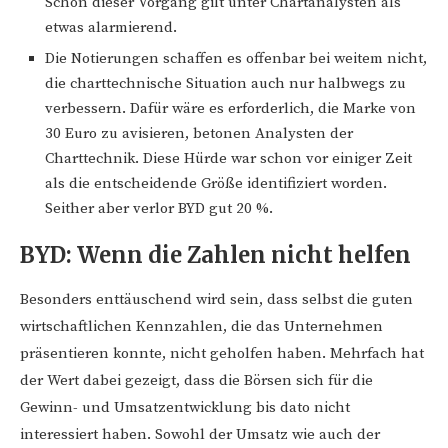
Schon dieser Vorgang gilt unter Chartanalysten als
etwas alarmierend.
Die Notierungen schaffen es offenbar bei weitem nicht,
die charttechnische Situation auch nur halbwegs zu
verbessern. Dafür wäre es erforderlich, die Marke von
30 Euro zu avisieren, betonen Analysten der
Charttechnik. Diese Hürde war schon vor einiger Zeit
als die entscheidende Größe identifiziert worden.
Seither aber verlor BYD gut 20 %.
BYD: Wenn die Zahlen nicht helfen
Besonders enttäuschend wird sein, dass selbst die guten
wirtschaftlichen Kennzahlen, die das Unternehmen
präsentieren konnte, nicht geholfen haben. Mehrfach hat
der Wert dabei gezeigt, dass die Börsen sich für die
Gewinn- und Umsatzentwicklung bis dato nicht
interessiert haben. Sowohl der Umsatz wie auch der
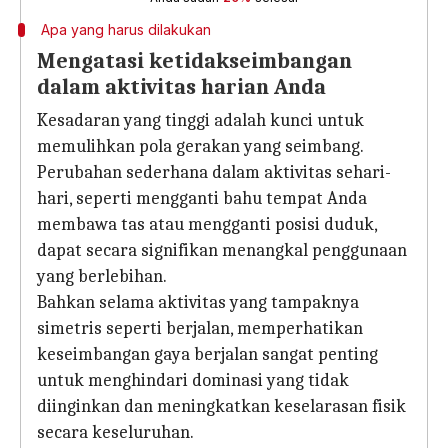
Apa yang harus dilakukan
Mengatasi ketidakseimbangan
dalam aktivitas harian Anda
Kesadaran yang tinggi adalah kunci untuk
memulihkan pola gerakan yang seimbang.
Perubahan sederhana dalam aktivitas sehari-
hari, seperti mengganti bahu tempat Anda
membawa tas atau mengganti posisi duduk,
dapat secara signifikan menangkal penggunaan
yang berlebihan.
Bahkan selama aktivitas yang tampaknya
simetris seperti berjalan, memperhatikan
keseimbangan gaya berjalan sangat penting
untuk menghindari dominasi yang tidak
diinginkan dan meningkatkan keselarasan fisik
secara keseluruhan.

━━━━━━━━━━

### Task to carry out
Filter the records above and return every line that holds the word "mengganti".

### Result of the task
hari, seperti mengganti bahu tempat Anda
membawa tas atau mengganti posisi duduk,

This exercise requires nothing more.